NFL Coaching Hot Seat: Preseason Edition

By Harrison Chase and Kurt Bullard

Last year, we wrote various posts on creating a model to predict which NFL coaches would be fired at the end of the season. So, with nothing to do but wait for the regular season to begin, we decided to renew our predictions for the upcoming season to see which coaches may be spending their last seasons in their respective cities.

For those of you who aren’t familiar with our model, we’ll go through our methods in building this model before delving into the results.

Data:

We used available data after the last work stoppage in the NFL in 1983 in order to train our model. For this year’s rendition, we added in last season’s results to better refine our model. Seven teams changed leadership this offseason. We marked down five of them as having fired their coaches (Falcons, Bears, Jets, Bills, Raiders); we decided not to report Jim Harbaugh or John Fox as having been canned, given reports that the two mutually decided to part ways with their respective organizations.

Variable Selection:

Last year, we hypothesized that copious variables may affect the chances a coach gets fired by the end of the year. Despite the fact that we felt good about our inputs, we worried that we might be overfitting a bit, and so we decided to use several methods of cross-validation to evaluate our model. After testing various models using leave-one-out and 10-fold cross-validation methods, we found nine variables to be explanatory of firing odds:

·    Season winning percentage

·    The difference between current season winning percentage and the winning percentage by team the year before the coach was hired

·    How often the coach has made the Divisional Round with the team

·    Strength of Schedule (per SRS from Pro Football Reference)

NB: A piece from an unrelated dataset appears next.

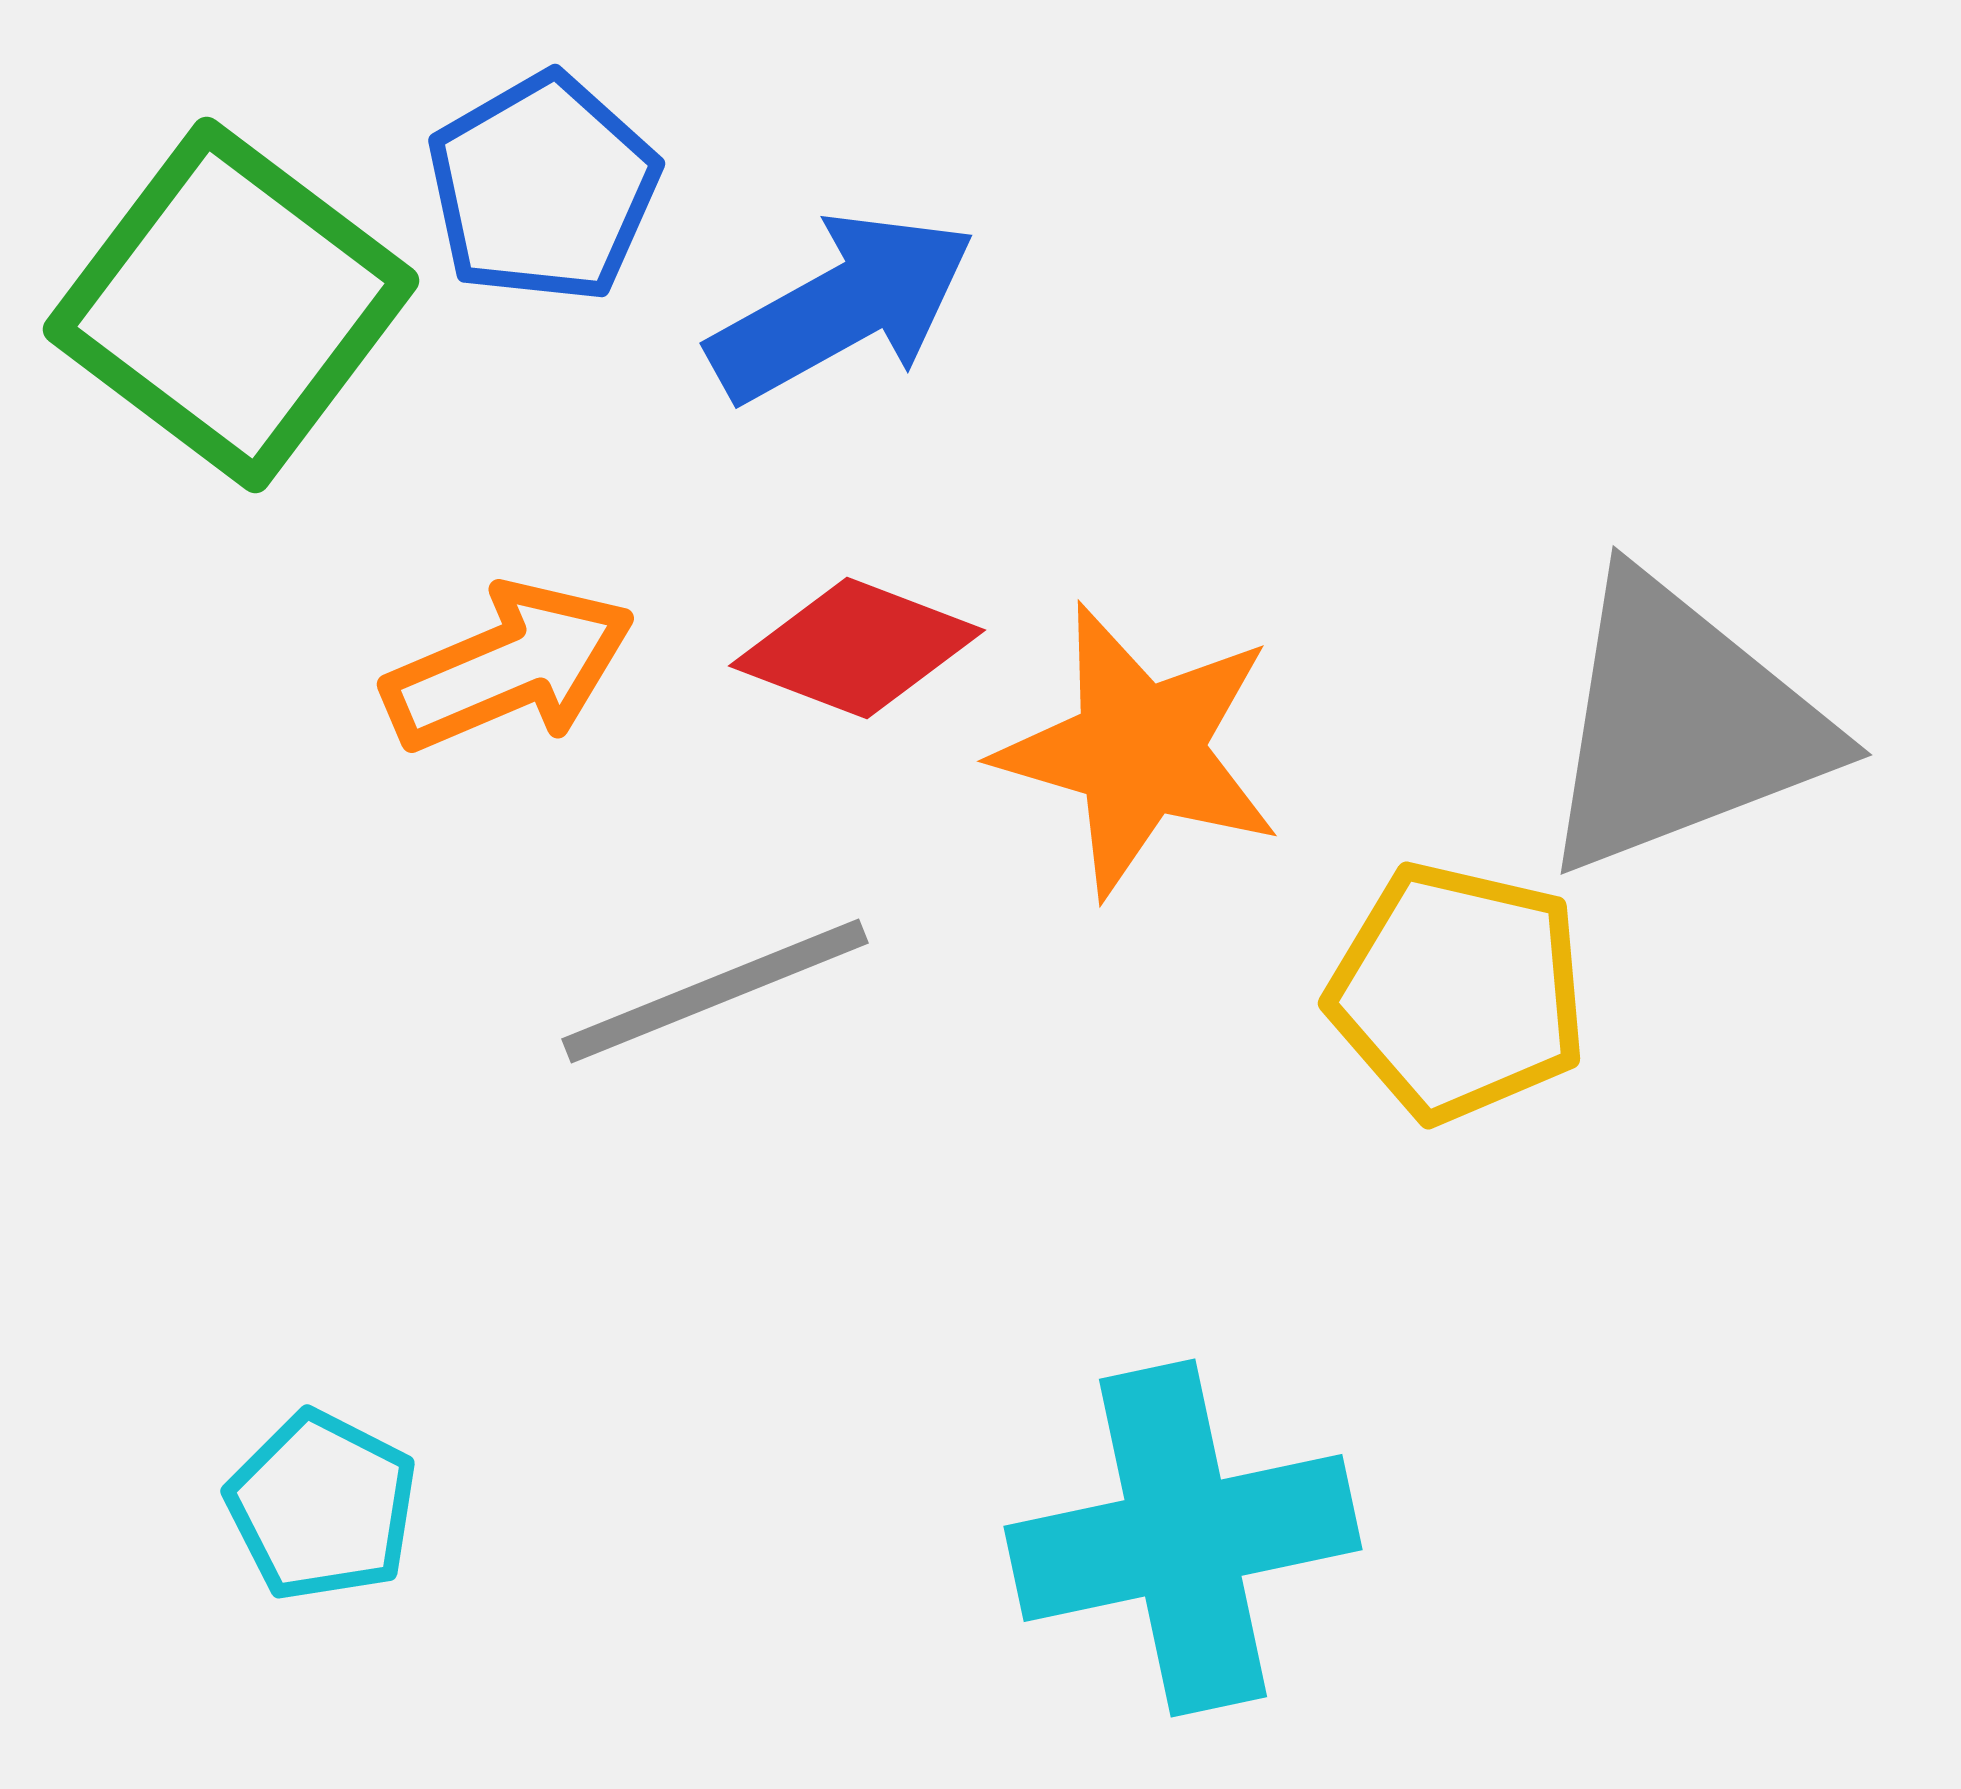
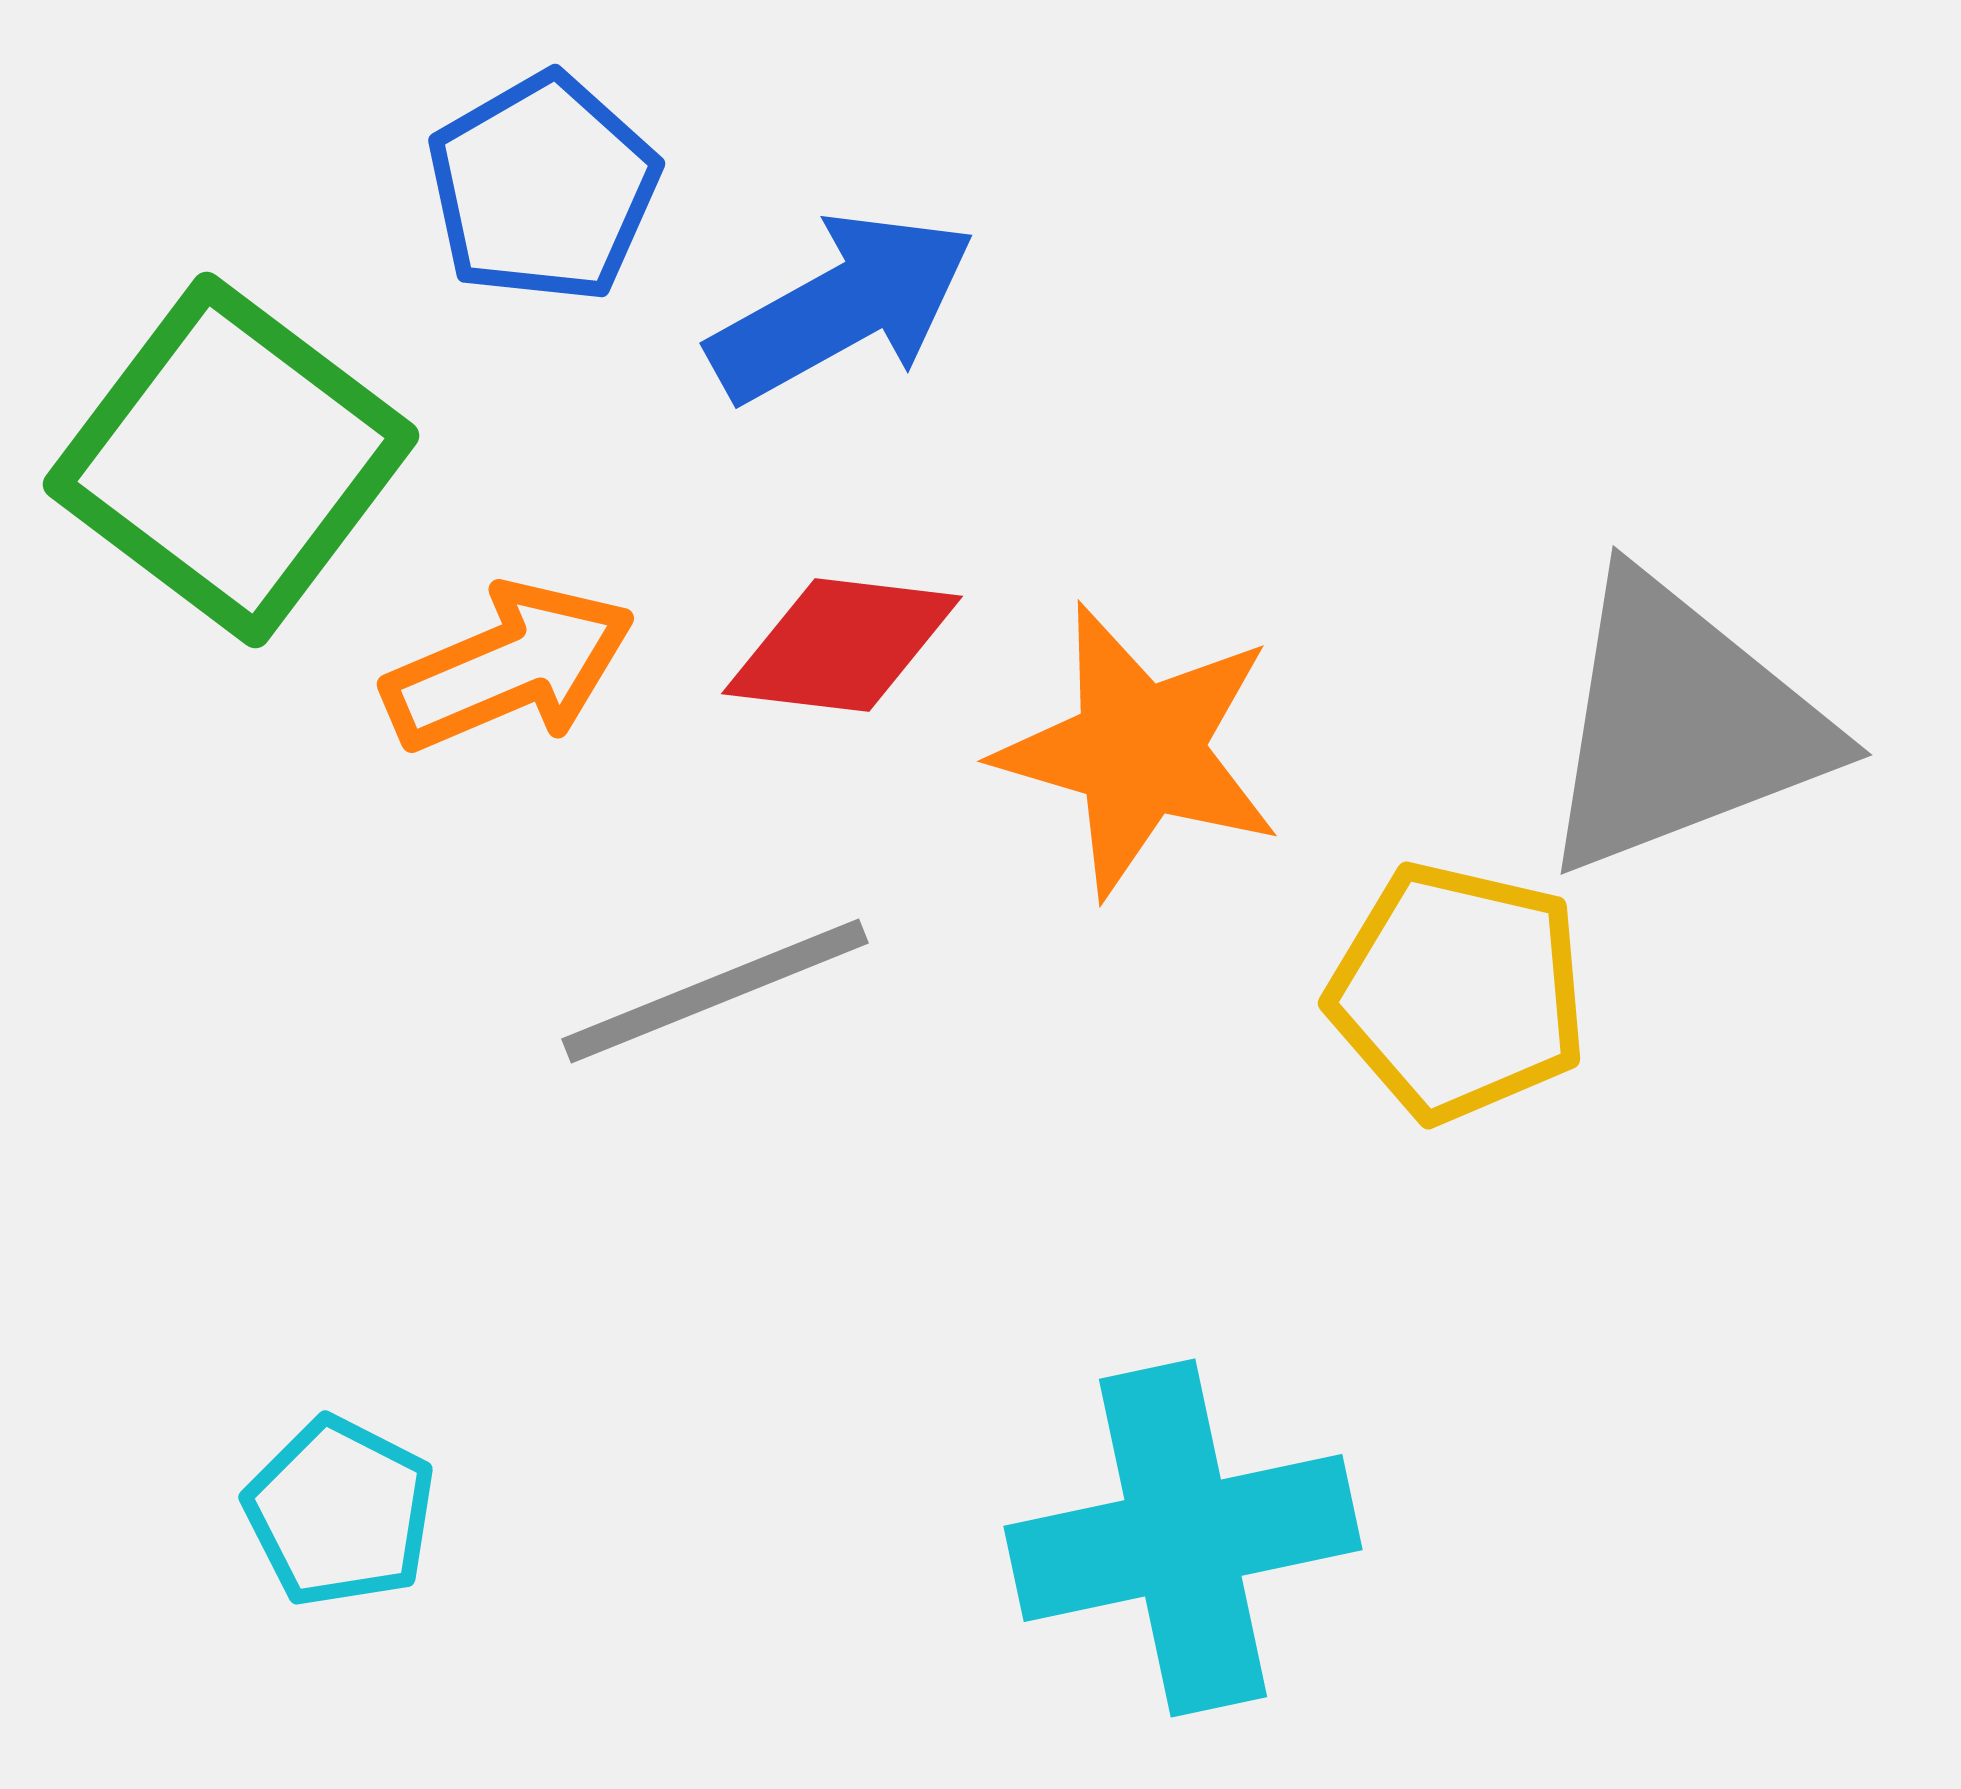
green square: moved 155 px down
red diamond: moved 15 px left, 3 px up; rotated 14 degrees counterclockwise
cyan pentagon: moved 18 px right, 6 px down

·    How often the coach has won the Super Bowl

·    Whether a new GM has taken over the organization

·    Separate dummy variables for whether a coach is in his first year, second year or, third year

All of the variables make intuitive sense, as they reflect absolute performance, relative performance compared to expectations, track records of success, and how much of the owner’s goodwill the coach has used up.

Projecting Performance:

The problem with predicting the odds of coach turnover before the season is that you have to predict a team’s performance for the upcoming season. Two of the variables in the model – winning percentage and change in winning percentage – are determined by team strength; therefore, the predictions of the model largely depend on how good you think each team will be. But simply put, predicting the NFL season is an incredibly hard task. Trust us, we’ve tried.

Since this post is not about predicting the season, but rather testing our coaching turnover model, we’ll use two different methods to come up with an estimated ranking (expressed in terms of SRS) for each team to hedge the uncertainty of the season. After we determine these teams’ rankings, we can use them to compute win probability for each game by running a logistic regression so that we can simulate the season.

The first method we used to come up with each team’s SRS was to regress last year’s value back to the mean. To determine how much to regress each team’s SRS, we regressed a team’s SRS from year T + 1 against the team’s SRS in year T to find a correlation coefficient. We found on average that teams regress more than halfway to the mean (SRS = 0.46*PRIOR_SRS), showing how fleeting success is in the NFL.

This is a conservative way of estimating team strength, but that doesn’t mean it is flawless. Regression to the mean underestimates variance in team skill and also doesn’t take into account roster turnover year-to-year, with teams like the 49ers – who experienced a mass exodus of talent – benefiting the most from this system.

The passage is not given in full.